Fazia de tudo, fazia nada

 

Por essas e aquelas; tormenta, me deixas

Onde estou nem é um lugar

A um passo de partir
A um peço de ficar

O homem que corre

corredor

Um homem corre no contrafluxo de carros e de ônibus. Ele tem a aparência esgotada, suor escorrendo pelo torso, os ombros retos e firmes. Os olhos visam o infinito, cabeça ereta. Fone branco no ouvido, ele tem uma aparência cansada.

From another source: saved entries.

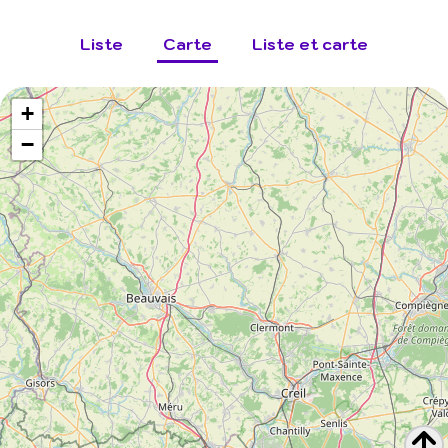
Liste
Carte
Liste et carte
+
−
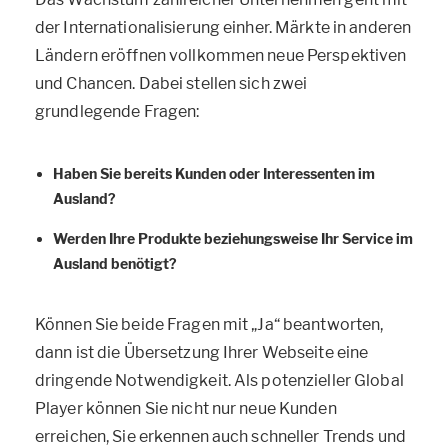
der Internationalisierung einher. Märkte in anderen
Ländern eröffnen vollkommen neue Perspektiven
und Chancen. Dabei stellen sich zwei
grundlegende Fragen:
Haben Sie bereits Kunden oder Interessenten im
Ausland?
Werden Ihre Produkte beziehungsweise Ihr Service im
Ausland benötigt?
Können Sie beide Fragen mit „Ja“ beantworten,
dann ist die Übersetzung Ihrer Webseite eine
dringende Notwendigkeit. Als potenzieller Global
Player können Sie nicht nur neue Kunden
erreichen, Sie erkennen auch schneller Trends und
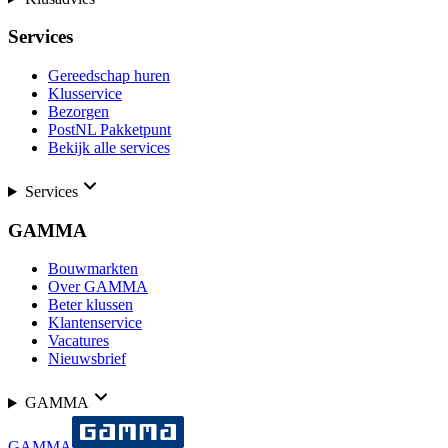
Services
Gereedschap huren
Klusservice
Bezorgen
PostNL Pakketpunt
Bekijk alle services
Services
GAMMA
Bouwmarkten
Over GAMMA
Beter klussen
Klantenservice
Vacatures
Nieuwsbrief
GAMMA
GAMMA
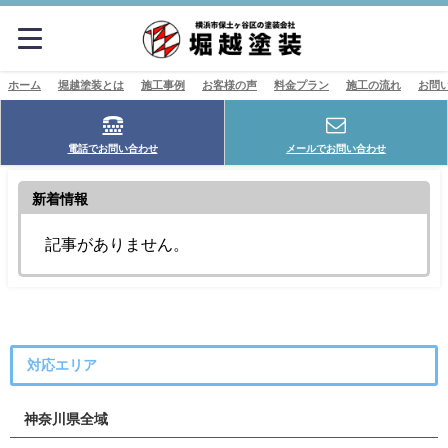
ホーム
堀越塗装とは
施工事例
お客様の声
料金プラン
施工の流れ
お問
電話でお問い合わせ
メールでお問い合わせ
新着情報
記事がありません。
対応エリア
神奈川県全域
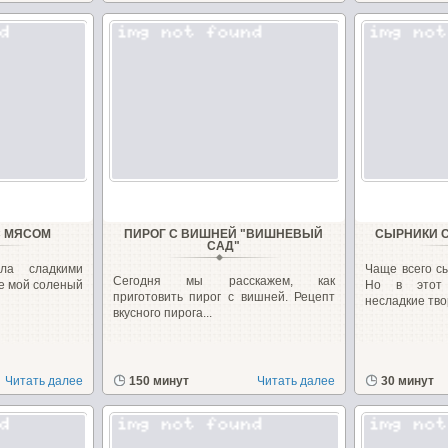
С МЯСОМ
ПИРОГ С ВИШНЕЙ "ВИШНЕВЫЙ
СЫРНИКИ С
САД"
ла сладкими
Чаще всего сы
Сегодня мы расскажем, как
те мой соленый
Но в этот 
приготовить пирог с вишней. Рецепт
несладкие тво
вкусного пирога...
Читать далее
150 минут
Читать далее
30 минут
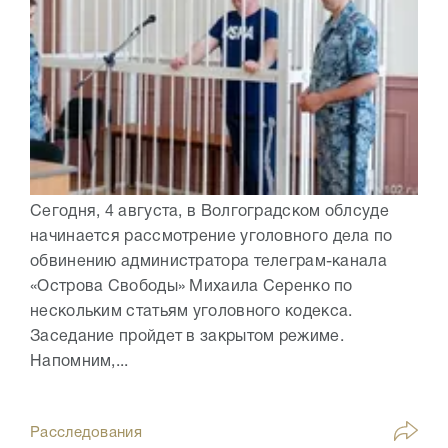
Сегодня, 4 августа, в Волгоградском облсуде
начинается рассмотрение уголовного дела по
обвинению администратора телеграм-канала
«Острова Свободы» Михаила Серенко по
нескольким статьям уголовного кодекса.
Заседание пройдет в закрытом режиме.
Напомним,...
Расследования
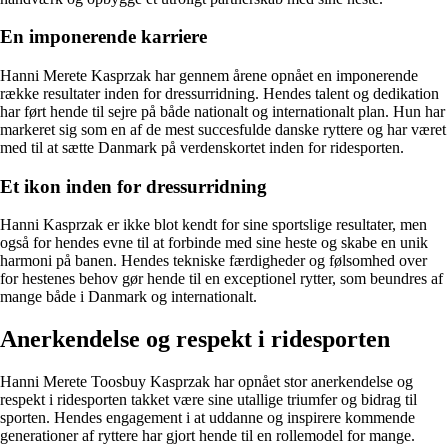
En imponerende karriere
Hanni Merete Kasprzak har gennem årene opnået en imponerende
række resultater inden for dressurridning. Hendes talent og dedikation
har ført hende til sejre på både nationalt og internationalt plan. Hun har
markeret sig som en af de mest succesfulde danske ryttere og har været
med til at sætte Danmark på verdenskortet inden for ridesporten.
Et ikon inden for dressurridning
Hanni Kasprzak er ikke blot kendt for sine sportslige resultater, men
også for hendes evne til at forbinde med sine heste og skabe en unik
harmoni på banen. Hendes tekniske færdigheder og følsomhed over
for hestenes behov gør hende til en exceptionel rytter, som beundres af
mange både i Danmark og internationalt.
Anerkendelse og respekt i ridesporten
Hanni Merete Toosbuy Kasprzak har opnået stor anerkendelse og
respekt i ridesporten takket være sine utallige triumfer og bidrag til
sporten. Hendes engagement i at uddanne og inspirere kommende
generationer af ryttere har gjort hende til en rollemodel for mange.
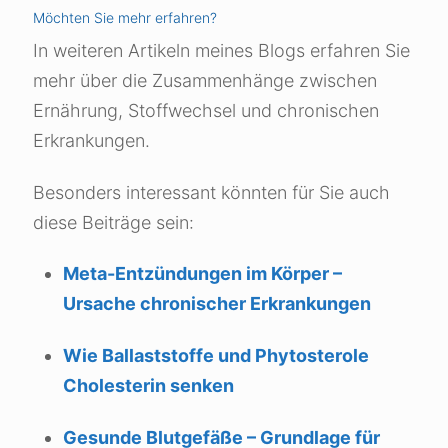
Möchten Sie mehr erfahren?
In weiteren Artikeln meines Blogs erfahren Sie
mehr über die Zusammenhänge zwischen
Ernährung, Stoffwechsel und chronischen
Erkrankungen.
Besonders interessant könnten für Sie auch
diese Beiträge sein:
Meta-Entzündungen im Körper –
Ursache chronischer Erkrankungen
Wie Ballaststoffe und Phytosterole
Cholesterin senken
Gesunde Blutgefäße – Grundlage für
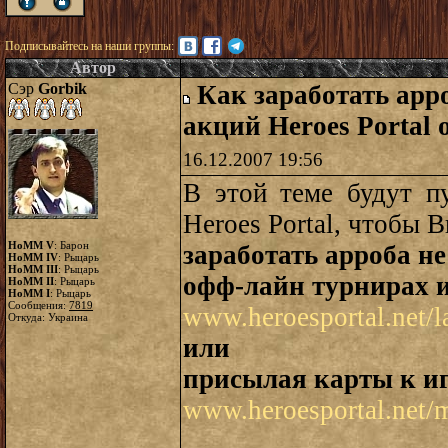
Подписывайтесь на наши группы:
Автор
Сэр
Gorbik
Как заработать арр
акций Heroes Portal 
16.12.2007 19:56
В этой теме будут п
Heroes Portal, чтобы 
HoMM V
: Барон
заработать арроба н
HoMM IV
: Рыцарь
HoMM III
: Рыцарь
офф-лайн турнирах 
HoMM II
: Рыцарь
HoMM I
: Рыцарь
Сообщения:
7819
www.heroesportal.net/l
Откуда: Украина
или
присылая карты к и
www.heroesportal.net/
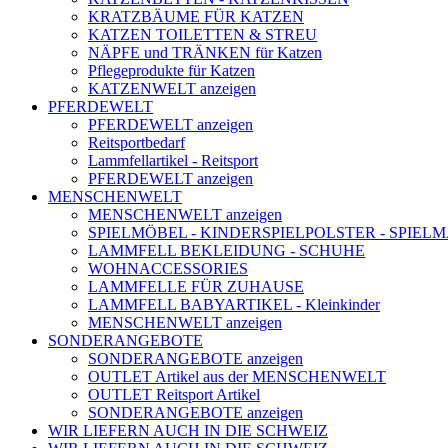
KRATZBÄUME FÜR KATZEN
KATZEN TOILETTEN & STREU
NÄPFE und TRÄNKEN für Katzen
Pflegeprodukte für Katzen
KATZENWELT anzeigen
PFERDEWELT
PFERDEWELT anzeigen
Reitsportbedarf
Lammfellartikel - Reitsport
PFERDEWELT anzeigen
MENSCHENWELT
MENSCHENWELT anzeigen
SPIELMÖBEL - KINDERSPIELPOLSTER - SPIEL
LAMMFELL BEKLEIDUNG - SCHUHE
WOHNACCESSORIES
LAMMFELLE FÜR ZUHAUSE
LAMMFELL BABYARTIKEL - Kleinkinder
MENSCHENWELT anzeigen
SONDERANGEBOTE
SONDERANGEBOTE anzeigen
OUTLET Artikel aus der MENSCHENWELT
OUTLET Reitsport Artikel
SONDERANGEBOTE anzeigen
WIR LIEFERN AUCH IN DIE SCHWEIZ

Quais serão os pensamentos do homem que corre no contrafluxo de carros e de ônibus? Serão pensamentos enxutos, raros, caros, putos?

Quanto de fadiga aguenta o corpo suado e cansado do homem que corre no contrafluxo? Quanto de fadiga, me diga.

De quem ele corre? Quem ele quer encontrar?

O homem que corre no contrafluxo, sempre passa no mesmo horário, caindo a noite, depois que o sol se pôs e só lhe resta correr da escuridão.

Contradição atlética esse homem que corre no contrafluxo. O corpo está ali presente, mas a imagem de ausência é o que passa rápido, na direção oposta, ameaçando o sentido único dos veículos.

Os pés calçados vencendo o asfalto, a cabeça lá no alto mais alto que o céu.

Quais as canções acompanham e guiam o homem que corre no contrafluxo? Para correr, o que ele ouve, o que houve?

Corre sem relógio, sem marcação, nem destino. Vai até o corpo avisar que já pode parar. Corre e corre mesmo para depois de lá.

Visto à distância por alguns segundos. Carros passam. Ele tem direito a ficar doente, sente dores musculares? Benvindo seria em quantos lares? Como se comportaria esse homem em outros ares?

Ele passa rente a carros, parece imune a buzinadas, não se incomoda com o braço batendo em retrovisor com a violência de um xingamento, com um ferimento redentor. O homem corre e não se incomoda, seu tornozelo batendo alto nas nádegas é mais do que moda.

Não tente encarar o homem que corre no contrafluxo. Não tente alcançar o homem que corre. Não adianta identificar quem. Parado, ele não é mais ninguém.

Um homem corre, suor escorrendo, urgência que ocorre, amor socorrendo. Um homem corre.